Exercise objective
You are asked to copy the entire listing exactly, apart from its pictures.
Top of Record extracts
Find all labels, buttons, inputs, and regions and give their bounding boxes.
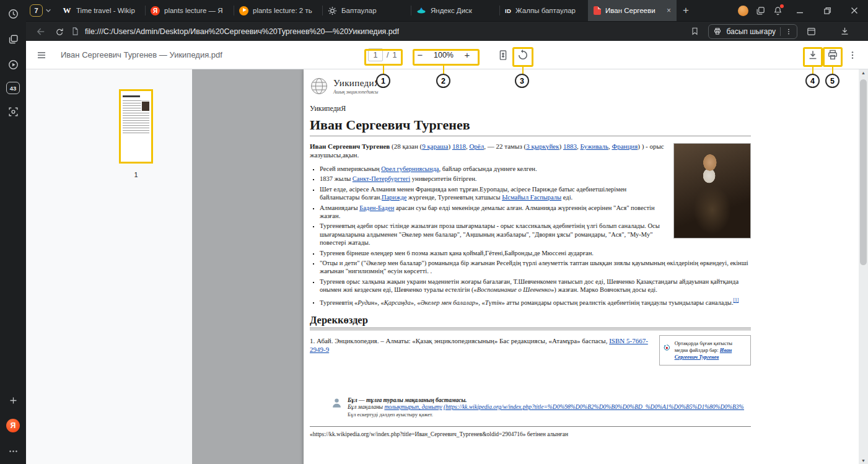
address-bar[interactable]: file:///C:/Users/Admin/Desktop/Иван%20Се…: [71, 27, 685, 36]
doc-text: Алманиядағы: [320, 204, 359, 211]
pdf-title: Иван Сергеевич Тургенев — Уикипедия.pdf: [61, 41, 222, 69]
doc-link[interactable]: Баден-Баден: [359, 204, 394, 211]
browser-tab-1[interactable]: WTime travel - Wikip: [56, 0, 145, 21]
page-number-input[interactable]: 1: [368, 48, 383, 61]
tabs-count-label: 43: [10, 85, 17, 92]
doc-link[interactable]: Ысмайыл Ғаспыралы: [502, 194, 561, 201]
doc-link[interactable]: Орел губерниясында: [381, 165, 439, 172]
doc-link[interactable]: Орёл: [469, 142, 484, 150]
history-icon[interactable]: [5, 6, 21, 22]
doc-link[interactable]: Парижде: [382, 194, 406, 201]
zoom-in-button[interactable]: +: [462, 50, 472, 60]
doc-link[interactable]: толықтырып, дамыту: [384, 404, 442, 410]
add-panel-icon[interactable]: [5, 392, 21, 408]
person-stub-icon: [331, 397, 343, 409]
heading-rule: [310, 330, 751, 330]
gear-icon: [328, 6, 337, 15]
doc-link[interactable]: 1818: [452, 142, 466, 150]
play-circle-icon[interactable]: [5, 56, 21, 72]
browser-sidebar: 43 Я: [0, 0, 26, 464]
bullet-item: Тургеневтің «Рудин», «Қарсаңда», «Әкелер…: [320, 296, 751, 307]
tab-panels-icon[interactable]: [5, 31, 21, 47]
scrollbar-thumb[interactable]: [860, 79, 867, 265]
print-menu-icon[interactable]: [785, 28, 792, 35]
doc-link[interactable]: (https://kk.wikipedia.org/w/index.php?ti…: [444, 404, 744, 410]
page-thumbnail[interactable]: [119, 89, 153, 164]
scroll-down-button[interactable]: ▼: [859, 458, 868, 463]
youtube-icon: [239, 6, 248, 15]
wikipedia-logo: УикипедиЯ Ашық энциклопедиясы: [310, 77, 751, 95]
rotate-button[interactable]: [517, 41, 529, 69]
doc-link[interactable]: 1883: [563, 142, 577, 150]
tab-title: Жалпы баптаулар: [515, 7, 582, 14]
menu-button[interactable]: [36, 41, 47, 69]
notifications-icon[interactable]: [769, 0, 786, 21]
browser-tab-2[interactable]: Яplants lecture — Я: [145, 0, 234, 21]
document-viewer[interactable]: УикипедиЯ Ашық энциклопедиясы УикипедиЯ …: [192, 69, 868, 464]
doc-link[interactable]: 3 қыркүйек: [526, 142, 559, 150]
doc-text: » атты романдары орыстың реалистік әдеби…: [502, 299, 734, 305]
fit-page-button[interactable]: [497, 41, 509, 69]
downloads-icon[interactable]: [836, 24, 853, 40]
print-button-label: басып шығару: [726, 27, 776, 36]
pdf-file-icon: [594, 6, 601, 15]
bookmark-icon[interactable]: [686, 24, 703, 40]
screenshot-icon[interactable]: [5, 103, 21, 120]
new-tab-button[interactable]: +: [677, 0, 695, 21]
back-button[interactable]: [32, 24, 50, 40]
scroll-up-button[interactable]: ▲: [859, 71, 868, 75]
article-title: Иван Сергеевич Тургенев: [310, 117, 751, 136]
doc-link[interactable]: Санкт-Петербургтегі: [353, 175, 410, 182]
browser-tab-7[interactable]: Иван Сергееви×: [588, 0, 677, 21]
doc-text: жүргенде, Тургеневтың хатшысы: [406, 194, 502, 201]
doc-text: , — 22 тамыз (: [484, 142, 526, 150]
portrait-image: [673, 143, 751, 239]
thumbnail-page-number: 1: [119, 171, 153, 178]
doc-link[interactable]: Франция: [612, 142, 638, 150]
panel-toggle-icon[interactable]: [802, 24, 820, 40]
tab-title: plants lecture: 2 ть: [253, 7, 317, 14]
doc-text: 1837 жылы: [320, 175, 353, 182]
doc-text: Әкелер мен балалар: [420, 299, 475, 305]
page-count: 1: [392, 51, 397, 59]
minimize-button[interactable]: [786, 0, 813, 21]
collections-icon[interactable]: [752, 0, 769, 21]
tabs-count-badge[interactable]: 43: [6, 82, 20, 94]
zoom-out-button[interactable]: −: [415, 50, 425, 60]
download-button[interactable]: [807, 41, 819, 69]
page-separator: /: [387, 51, 388, 59]
refresh-button[interactable]: [51, 24, 68, 40]
tabbar-right-controls: [734, 0, 868, 21]
wikipedia-icon: W: [62, 6, 72, 15]
doc-link[interactable]: [1]: [734, 297, 739, 303]
profile-avatar[interactable]: [734, 0, 752, 21]
scrollbar[interactable]: ▲ ▼: [859, 69, 868, 464]
doc-link[interactable]: Буживаль: [581, 142, 608, 150]
browser-tab-6[interactable]: IDЖалпы баптаулар: [499, 0, 588, 21]
close-tab-icon[interactable]: ×: [667, 7, 671, 14]
zoom-level: 100%: [431, 51, 456, 59]
browser-tab-5[interactable]: Яндекс Диск: [411, 0, 499, 21]
doc-link[interactable]: 9 қараша: [422, 142, 448, 150]
doc-text: Ресей империясының: [320, 165, 381, 172]
bullet-item: Тургенев бірнеше өлеңдер мен 6 поэма жаз…: [320, 249, 751, 257]
tab-counter-button[interactable]: 7: [30, 4, 51, 17]
print-page-button[interactable]: басып шығару: [708, 24, 797, 39]
more-options-button[interactable]: [848, 41, 857, 69]
doc-text: университетін бітірген.: [410, 175, 476, 182]
yandex-browser-logo[interactable]: Я: [5, 418, 21, 434]
browser-tab-3[interactable]: plants lecture: 2 ть: [234, 0, 322, 21]
close-button[interactable]: [841, 0, 868, 21]
browser-tab-4[interactable]: Баптаулар: [322, 0, 411, 21]
yandex-logo-icon: Я: [6, 419, 20, 432]
more-options-icon[interactable]: [5, 443, 21, 459]
commons-text: Ортақорда бұған қатысты медиа файлдар ба…: [675, 340, 747, 361]
article-content: УикипедиЯ Ашық энциклопедиясы УикипедиЯ …: [310, 77, 751, 437]
doc-text: "Отцы и дети" ("Әкелер мен балалар") ром…: [320, 260, 748, 274]
site-name-line: УикипедиЯ: [310, 104, 751, 113]
wikipedia-globe-icon: [310, 77, 328, 95]
doc-text: Рудин: [357, 299, 374, 305]
commons-logo-icon: [664, 340, 670, 355]
maximize-button[interactable]: [813, 0, 841, 21]
print-button[interactable]: [826, 41, 839, 69]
Bottom of Record extracts
Exercise response
Find all labels, buttons, inputs, and regions and give their bounding boxes.
address-bar[interactable]: file:///C:/Users/Admin/Desktop/Иван%20Се…: [71, 27, 685, 36]
doc-text: Алманиядағы: [320, 204, 359, 211]
pdf-title: Иван Сергеевич Тургенев — Уикипедия.pdf: [61, 41, 222, 69]
doc-link[interactable]: Баден-Баден: [359, 204, 394, 211]
browser-tab-1[interactable]: WTime travel - Wikip: [56, 0, 145, 21]
page-number-input[interactable]: 1: [368, 48, 383, 61]
tabs-count-label: 43: [10, 85, 17, 92]
doc-link[interactable]: Ысмайыл Ғаспыралы: [502, 194, 561, 201]
doc-link[interactable]: Орел губерниясында: [381, 165, 439, 172]
doc-link[interactable]: Орёл: [469, 142, 484, 150]
history-icon[interactable]: [5, 6, 21, 22]
doc-link[interactable]: Парижде: [382, 194, 406, 201]
zoom-in-button[interactable]: +: [462, 50, 472, 60]
doc-link[interactable]: толықтырып, дамыту: [384, 404, 442, 410]
add-panel-icon[interactable]: [5, 392, 21, 408]
person-stub-icon: [331, 397, 343, 409]
heading-rule: [310, 330, 751, 330]
gear-icon: [328, 6, 337, 15]
doc-link[interactable]: 1818: [452, 142, 466, 150]
play-circle-icon[interactable]: [5, 56, 21, 72]
browser-sidebar: 43 Я: [0, 0, 26, 464]
bullet-item: Тургеневтің «Рудин», «Қарсаңда», «Әкелер…: [320, 296, 751, 307]
tab-panels-icon[interactable]: [5, 31, 21, 47]
scrollbar-thumb[interactable]: [860, 79, 867, 265]
print-menu-icon[interactable]: [785, 28, 792, 35]
doc-link[interactable]: (https://kk.wikipedia.org/w/index.php?ti…: [444, 404, 744, 410]
page-thumbnail[interactable]: [119, 89, 153, 164]
scroll-down-button[interactable]: ▼: [859, 458, 868, 463]
youtube-icon: [239, 6, 248, 15]
wikipedia-logo: УикипедиЯ Ашық энциклопедиясы: [310, 77, 751, 95]
rotate-button[interactable]: [517, 41, 529, 69]
doc-link[interactable]: 1883: [563, 142, 577, 150]
tab-title: Жалпы баптаулар: [515, 7, 582, 14]
menu-button[interactable]: [36, 41, 47, 69]
notifications-icon[interactable]: [769, 0, 786, 21]
browser-tab-2[interactable]: Яplants lecture — Я: [145, 0, 234, 21]
document-viewer[interactable]: УикипедиЯ Ашық энциклопедиясы УикипедиЯ …: [192, 69, 868, 464]
doc-link[interactable]: 3 қыркүйек: [526, 142, 559, 150]
doc-text: » атты романдары орыстың реалистік әдеби…: [502, 299, 734, 305]
fit-page-button[interactable]: [497, 41, 509, 69]
downloads-icon[interactable]: [836, 24, 853, 40]
print-button-label: басып шығару: [726, 27, 776, 36]
pdf-file-icon: [594, 6, 601, 15]
bookmark-icon[interactable]: [686, 24, 703, 40]
screenshot-icon[interactable]: [5, 103, 21, 120]
new-tab-button[interactable]: +: [677, 0, 695, 21]
back-button[interactable]: [32, 24, 50, 40]
scroll-up-button[interactable]: ▲: [859, 71, 868, 75]
article-title: Иван Сергеевич Тургенев: [310, 117, 751, 136]
doc-link[interactable]: Санкт-Петербургтегі: [353, 175, 410, 182]
browser-tab-7[interactable]: Иван Сергееви×: [588, 0, 677, 21]
doc-text: жүргенде, Тургеневтың хатшысы: [406, 194, 502, 201]
doc-text: , — 22 тамыз (: [484, 142, 526, 150]
portrait-image: [673, 143, 751, 239]
thumbnail-page-number: 1: [119, 171, 153, 178]
doc-link[interactable]: Франция: [612, 142, 638, 150]
panel-toggle-icon[interactable]: [802, 24, 820, 40]
tab-title: plants lecture: 2 ть: [253, 7, 317, 14]
doc-text: 1837 жылы: [320, 175, 353, 182]
doc-text: Әкелер мен балалар: [420, 299, 475, 305]
page-count: 1: [392, 51, 397, 59]
minimize-button[interactable]: [786, 0, 813, 21]
collections-icon[interactable]: [752, 0, 769, 21]
tabs-count-badge[interactable]: 43: [6, 82, 20, 94]
zoom-out-button[interactable]: −: [415, 50, 425, 60]
download-button[interactable]: [807, 41, 819, 69]
page-separator: /: [387, 51, 388, 59]
refresh-button[interactable]: [51, 24, 68, 40]
tabbar-right-controls: [734, 0, 868, 21]
wikipedia-icon: W: [62, 6, 72, 15]
doc-link[interactable]: [1]: [734, 297, 739, 303]
profile-avatar[interactable]: [734, 0, 752, 21]
scrollbar[interactable]: ▲ ▼: [859, 69, 868, 464]
doc-link[interactable]: Буживаль: [581, 142, 608, 150]
browser-tab-6[interactable]: IDЖалпы баптаулар: [499, 0, 588, 21]
close-tab-icon[interactable]: ×: [667, 7, 671, 14]
zoom-level: 100%: [431, 51, 456, 59]
browser-tab-5[interactable]: Яндекс Диск: [411, 0, 499, 21]
doc-link[interactable]: 9 қараша: [422, 142, 448, 150]
doc-text: Ресей империясының: [320, 165, 381, 172]
bullet-item: Тургенев бірнеше өлеңдер мен 6 поэма жаз…: [320, 249, 751, 257]
tab-counter-button[interactable]: 7: [30, 4, 51, 17]
print-page-button[interactable]: басып шығару: [708, 24, 797, 39]
more-options-button[interactable]: [848, 41, 857, 69]
doc-text: университетін бітірген.: [410, 175, 476, 182]
yandex-browser-logo[interactable]: Я: [5, 418, 21, 434]
browser-tab-3[interactable]: plants lecture: 2 ть: [234, 0, 322, 21]
close-button[interactable]: [841, 0, 868, 21]
browser-tab-4[interactable]: Баптаулар: [322, 0, 411, 21]
yandex-logo-icon: Я: [6, 419, 20, 432]
more-options-icon[interactable]: [5, 443, 21, 459]
commons-text: Ортақорда бұған қатысты медиа файлдар ба…: [675, 340, 747, 361]
article-content: УикипедиЯ Ашық энциклопедиясы УикипедиЯ …: [310, 77, 751, 437]
doc-text: "Отцы и дети" ("Әкелер мен балалар") ром…: [320, 260, 748, 274]
site-name-line: УикипедиЯ: [310, 104, 751, 113]
wikipedia-globe-icon: [310, 77, 328, 95]
doc-text: Рудин: [357, 299, 374, 305]
commons-logo-icon: [664, 340, 670, 355]
maximize-button[interactable]: [813, 0, 841, 21]
print-button[interactable]: [826, 41, 839, 69]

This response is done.